How to use medical evidence IV: uncontrolled trials
Here is another post about how to evaluate the validity of a medical claim. My last one dealt with case reports as medical evidence. This discussion is about the next rung on the ladder of reliability of medical evidence — the uncontrolled trial.
Researchers can do other things to series of cases besides simply describe what the patients are like; they can manipulate the situation in various ways. For example, if a doctor looks at her series of patients and becomes convinced that a particular therapy will work for the disease, she can give the therapy to the next patient, or series of patients, that come her way with the problem, and see what happens. This would constitute one version of an uncontrolled trial, and is probably the oldest kind of treatment research doctors have used. Venerable as the technique is, it is easy to see how an experiment like this could yield misleading results.
First, the patient group is subject to the same selection bias of the case series — the assortment of people with the problem who come to see the doctor are unlikely to represent a random sample of all people with the disease. Next, the only way the doctor could decide the treatment might be helping would be to compare what happens in the patients who get the new therapy with the patients she saw in the past who did not. Such so-called historical controls are the weakest sort of control group. This is because they are subject to the same kind of selection bias as the experimental group, those who get the treatment. Worse than that, since they were seeing the doctor at an earlier time, they may not even be representative of the patients with the disease who are seeing her now. Finally, a doctor who believes that a particular treatment will work (which is, after all, why she is doing the experimental trial in the first place) is hardly the best person to decide impartially if that is so. All of us want our theories to be correct, so her evaluation is bound to be slanted — it is only human nature at work.
Uncontrolled trials like this are particularly susceptible to what logicians call the fallacy of post hoc, ergo propter hoc, translated from the Latin as “after this, therefore because of this.” Anyone who has watched late-night cable television has seen countless examples of this logical trap, in the form of personal testimonials from people who had this or that problem, took the pill or bought the product, and the problem went away. The fallacy, of course, is that the two events may be entirely unrelated, just as the fact I may drink coffee every morning before the sun comes up does not cause the heavens to move in that way.

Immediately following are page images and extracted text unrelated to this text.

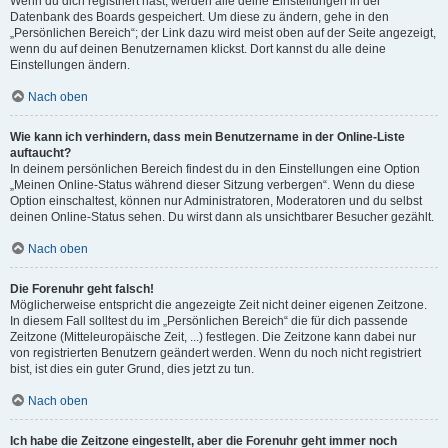
Wenn du dich registriert hast, werden alle deine Einstellungen in der
Datenbank des Boards gespeichert. Um diese zu ändern, gehe in den
„Persönlichen Bereich“; der Link dazu wird meist oben auf der Seite angezeigt,
wenn du auf deinen Benutzernamen klickst. Dort kannst du alle deine
Einstellungen ändern.
Nach oben
Wie kann ich verhindern, dass mein Benutzername in der Online-Liste
auftaucht?
In deinem persönlichen Bereich findest du in den Einstellungen eine Option
„Meinen Online-Status während dieser Sitzung verbergen“. Wenn du diese
Option einschaltest, können nur Administratoren, Moderatoren und du selbst
deinen Online-Status sehen. Du wirst dann als unsichtbarer Besucher gezählt.
Nach oben
Die Forenuhr geht falsch!
Möglicherweise entspricht die angezeigte Zeit nicht deiner eigenen Zeitzone.
In diesem Fall solltest du im „Persönlichen Bereich“ die für dich passende
Zeitzone (Mitteleuropäische Zeit, ...) festlegen. Die Zeitzone kann dabei nur
von registrierten Benutzern geändert werden. Wenn du noch nicht registriert
bist, ist dies ein guter Grund, dies jetzt zu tun.
Nach oben
Ich habe die Zeitzone eingestellt, aber die Forenuhr geht immer noch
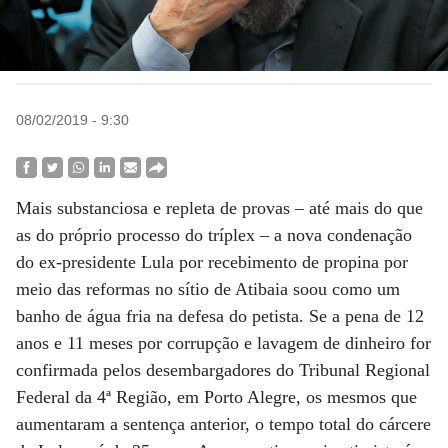
08/02/2019 - 9:30
Mais substanciosa e repleta de provas – até mais do que
as do próprio processo do tríplex – a nova condenação
do ex-presidente Lula por recebimento de propina por
meio das reformas no sítio de Atibaia soou como um
banho de água fria na defesa do petista. Se a pena de 12
anos e 11 meses por corrupção e lavagem de dinheiro for
confirmada pelos desembargadores do Tribunal Regional
Federal da 4ª Região, em Porto Alegre, os mesmos que
aumentaram a sentença anterior, o tempo total do cárcere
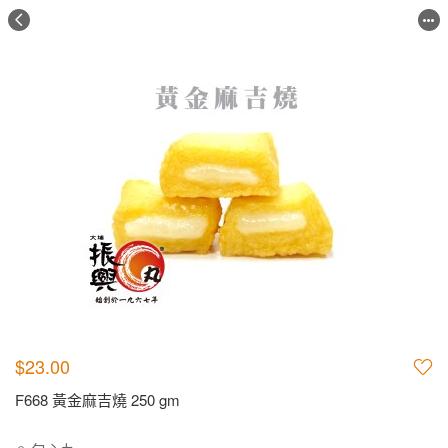
$23.00
F668 黃金麻吉燒 250 gm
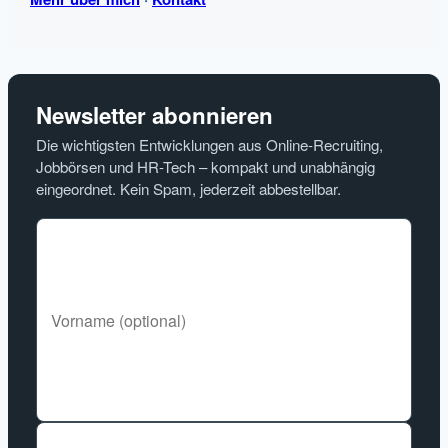
Newsletter abonnieren
Die wichtigsten Entwicklungen aus Online-Recruiting,
Jobbörsen und HR-Tech – kompakt und unabhängig
eingeordnet. Kein Spam, jederzeit abbestellbar.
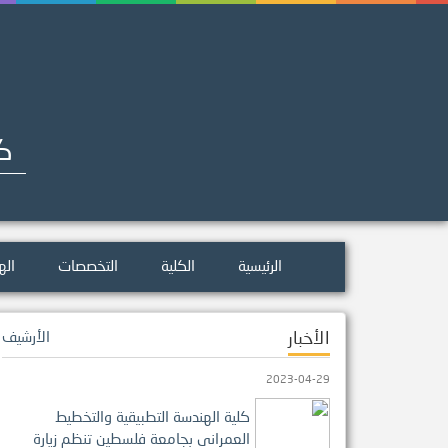
كل
الرئيسية
الكلية
التخصصات
اله
الأخبار
الأرشيف
2023-04-29
كلية الهندسة التطبيقية والتخطيط
العمراني بجامعة فلسطين تنظم زيارة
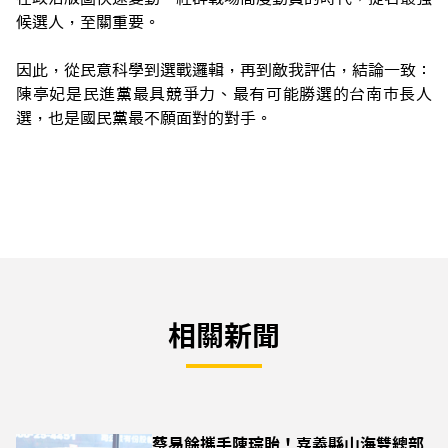
候選人，至關重要。
因此，從民意科學到選戰邏輯，再到敵我評估，結論一致：
陳亭妃是民進黨最具競爭力、最有可能勝選的台南市長人
選，也是國民黨最不願面對的對手。
相關新聞
蔡易餘攜手陳琮貽！嘉義縣山海雙總部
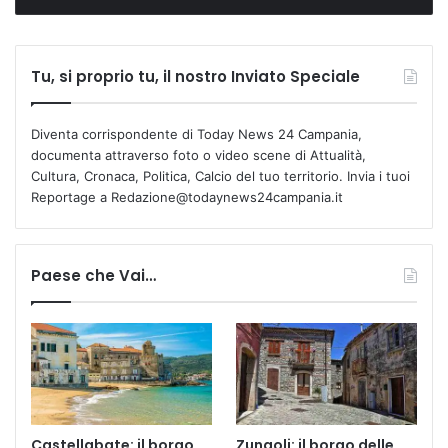
Tu, si proprio tu, il nostro Inviato Speciale
Diventa corrispondente di Today News 24 Campania,
documenta attraverso foto o video scene di Attualità,
Cultura, Cronaca, Politica, Calcio del tuo territorio. Invia i tuoi
Reportage a Redazione@todaynews24campania.it
Paese che Vai…
Castellabate: il borgo
Zungoli: il borgo delle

Trials like this are also highly prone to suffer from the placebo effect, the trick the human mind plays on us to believe so much that a particular treatment is working we actually will it to happen. The power of wishful thinking in the human mind is astonishing. Even more astonishing is that, in some situations, the “useless” placebo, a sugar pill or its equivalent, actually does improve the situation, if only slightly (15-30% by most estimates). So oftentimes people get a little better no matter what the therapy. The only way we can be sure the improvement is from the therapy (as a therapy, and not a placebo) is to blind both the patient and the observer to knowing which patients got the treatment and which ones got the placebo.